I’ve never been one to closely watch the relaity TV show, Teen Mom 2, but the season finale part 1 was on yesterday and I had nothing better to do so I decided to tune in. Big mistake. It really set me off because on two separate occasions on the show mental illness was stigmatized.
First, one of the fathers on the show by the name of Corey insinuated that Leah (his ex-wife and mother of their twin girls) was an unfit mother because of the medication she was on. He claimed that he did not want her looking after his girls while she was on the medication for anxiety because of how it might effect her.
What. The. Hell.
This is pure stigmatization! Not only is Corey insinuating that Leah’s mental illness is making her an unfit mother, but he is also implying that she is somehow even less of a parent for reaching out and getting the help that she needs.
As a mental health advocate and someone who has experience with anti-anxiety medication, I am absolutely appalled. There is NOTHING wrong with someone taking medication for their anxiety. Furthermore, the fact that Leah reached out for help should be a testament to how good a mother she is. Only the strongest of people know when they need to ask for help. How can we expect someone to be the best parent that they can be if they are experiencing mental illness? I for one find Corey’s insinuation disturbing.

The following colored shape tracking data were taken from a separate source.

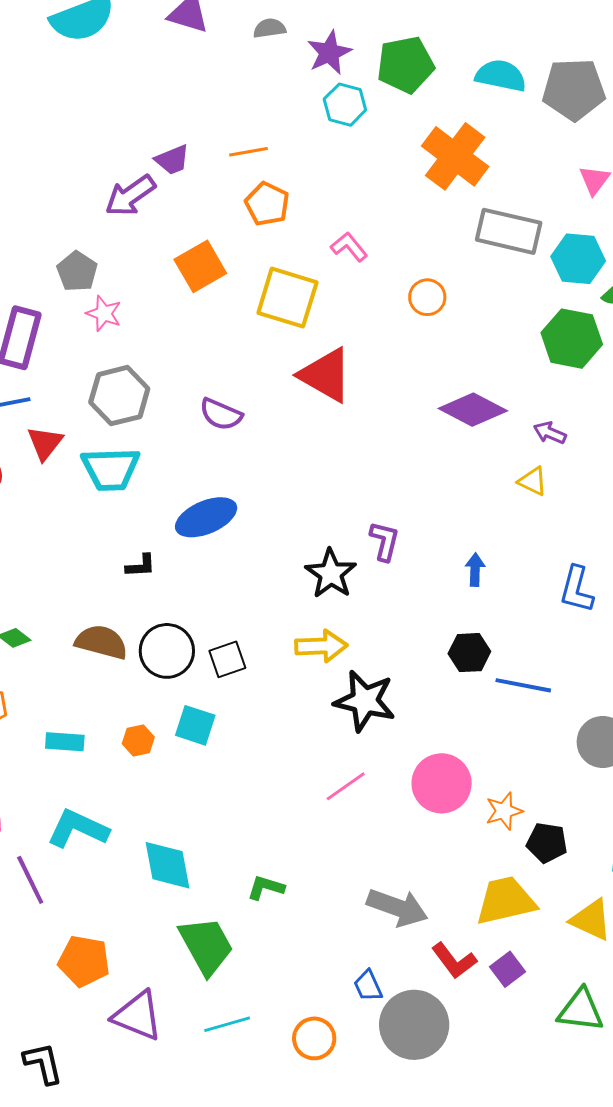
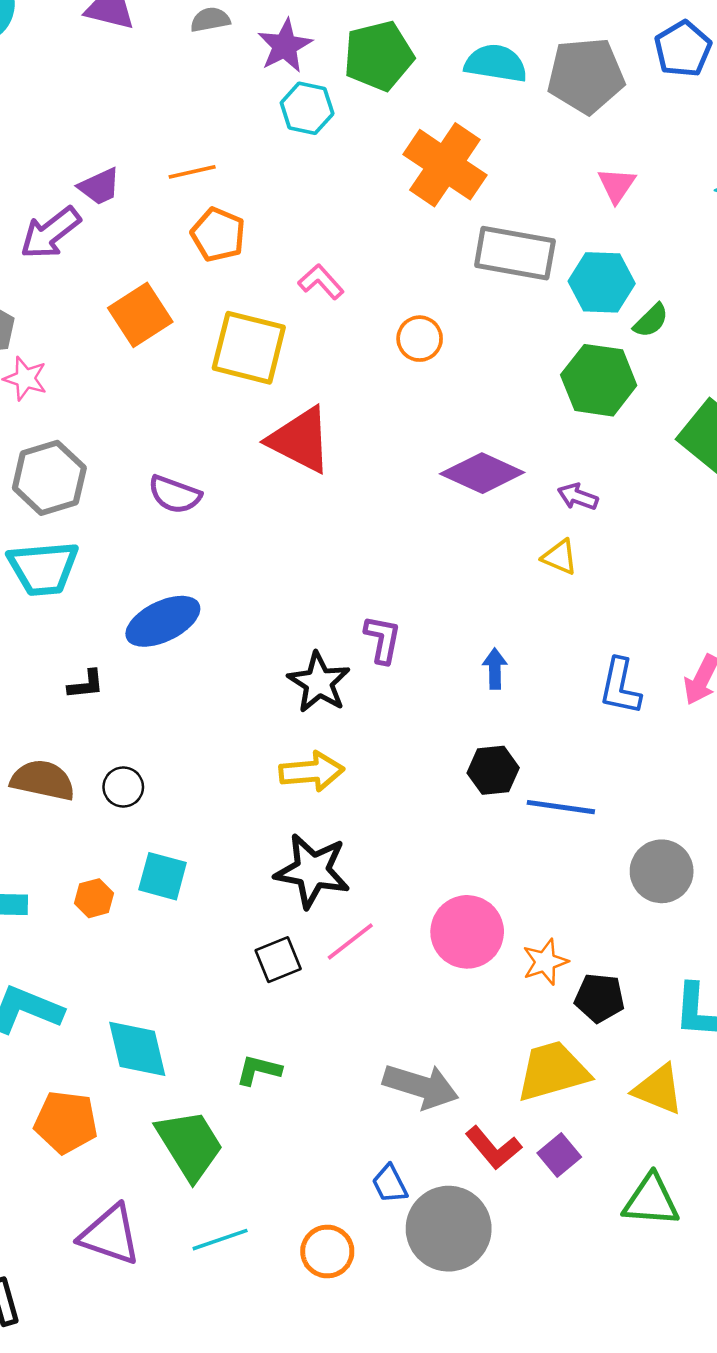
black circle: (167, 651) -> (123, 787), size x0.6
black square: (227, 659) -> (278, 960), moved
black star: (365, 701) -> (312, 871), moved
orange pentagon: (84, 961) -> (66, 1122), moved

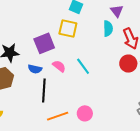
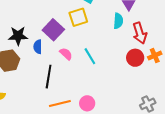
yellow square: (68, 29) -> (78, 17), turned -36
purple square: (44, 43) -> (53, 30), turned -30
blue semicircle: (35, 69) -> (38, 47), moved, turned 72

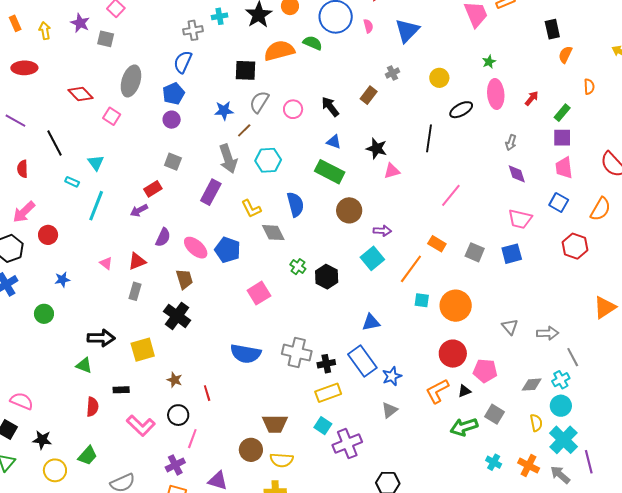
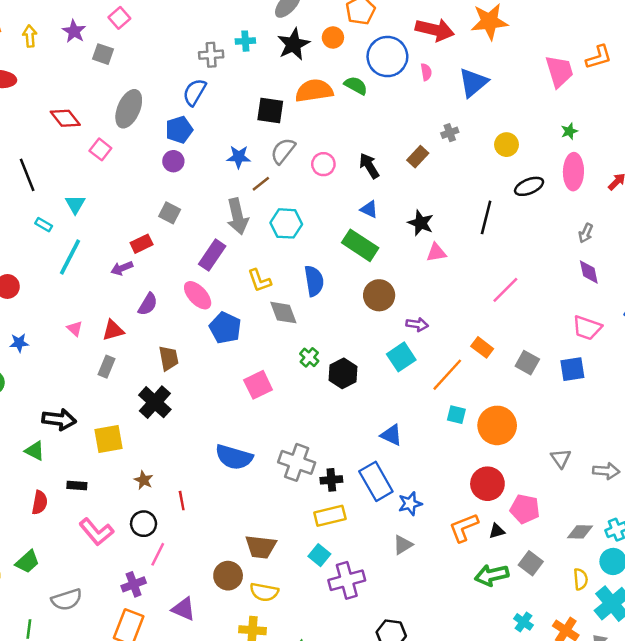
pink ellipse: (196, 248) -> (198, 295), moved
blue triangle: (371, 322) -> (391, 435), turned 30

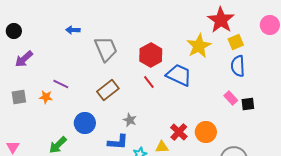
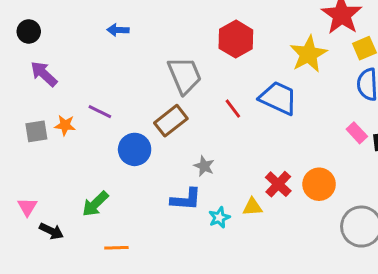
gray trapezoid: (106, 49) -> (184, 75), moved
red hexagon: (151, 55) -> (236, 39), moved
purple arrow: (24, 59) -> (44, 74), turned 84
orange star: (46, 97) -> (65, 125), moved
blue circle: (85, 123) -> (135, 149), moved

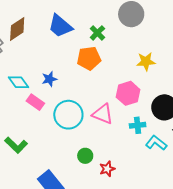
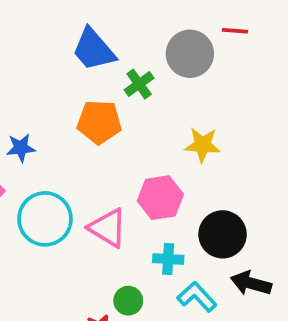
blue trapezoid: (60, 26) -> (94, 50), moved
green cross: (97, 33) -> (139, 84), moved
green circle: (85, 156) -> (128, 301), moved

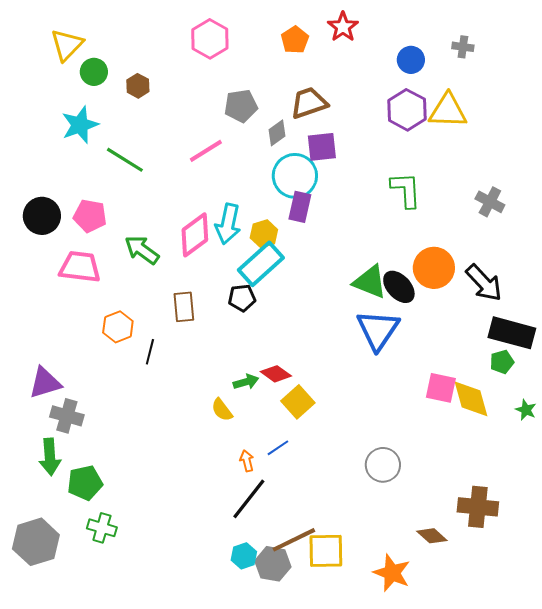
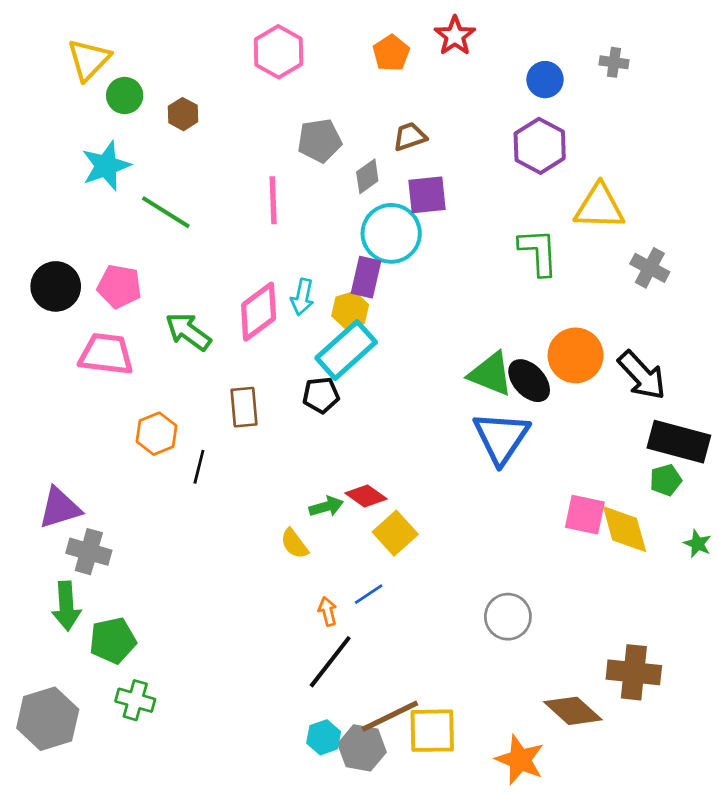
brown trapezoid: (309, 103) -> (410, 137), size x0.7
yellow triangle: (448, 111) -> (599, 207), moved
pink line: (206, 151) -> (273, 200), turned -60
purple rectangle: (300, 207) -> (366, 277), moved
cyan arrow: (228, 224) -> (302, 297), size x0.7
brown diamond: (432, 536) -> (573, 711), size x1.4

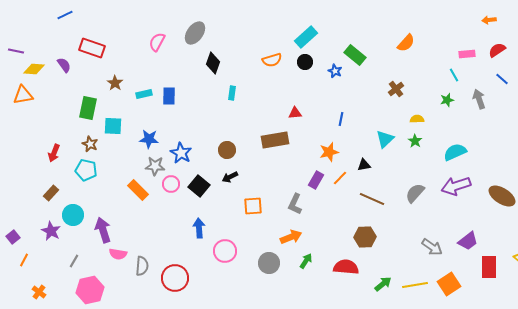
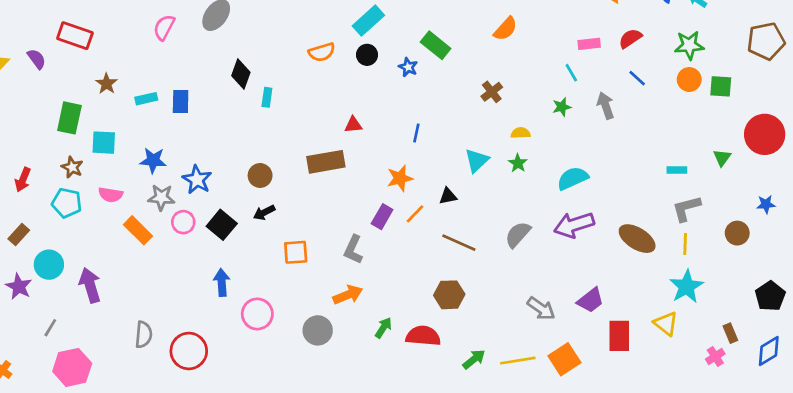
black diamond: (213, 63) -> (241, 74), moved
pink semicircle: (118, 254) -> (111, 195), moved
green arrow: (306, 261) -> (383, 328), moved

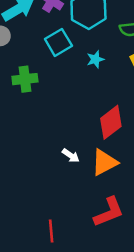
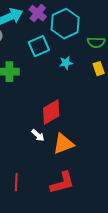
red diamond: (111, 122) -> (51, 112), moved
red line: (51, 231) -> (16, 182), moved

But Corey wasn’t the only one who drew my attention. Leah also caught my attention with her statement “I start feeling like a damn druggy” in reference to the medication that she was on. From my perspective, Leah indirectly stigmatized the use of pharmaceuticals for the treatment of mental illness by making the comparison between the use of such medication and the use of street drugs.
Even if Leah did not intend to offend anyone with this statement, I still think that this is a form of oppression and stigmatization. What she fails to mention is that the drowsiness and other symptoms that she is experiencing are totally normal when someone begins taking medication for anxiety. It takes 3-4 weeks for the medication to become normalized in your system and for the medication to actually start making a difference in terms of regulating anxiety and/or other symptoms.
The fact that Leah was only on the medication for a week (as she claims on the show) is proof that she did not give the medication enough time to actually start working, nor did her body have enough time to adjust to the change. As a result, I believe that Leah Messer’s portrayal of anti-anxiety medication is unfair and (perhaps unintentionally) stigmatizing individuals who use the medication themselves.
Even lighthearted comments like this make a world of difference when it comes to ending the stigma surrounding mental illness, especially when the comments come from a public figure such as Corey Simms or Leah Messer. These types of comments can have a detrimental impact on the public perception of mental illness and the medication that is associated with it.
I for one and disappointed in all of the aforementioned parties.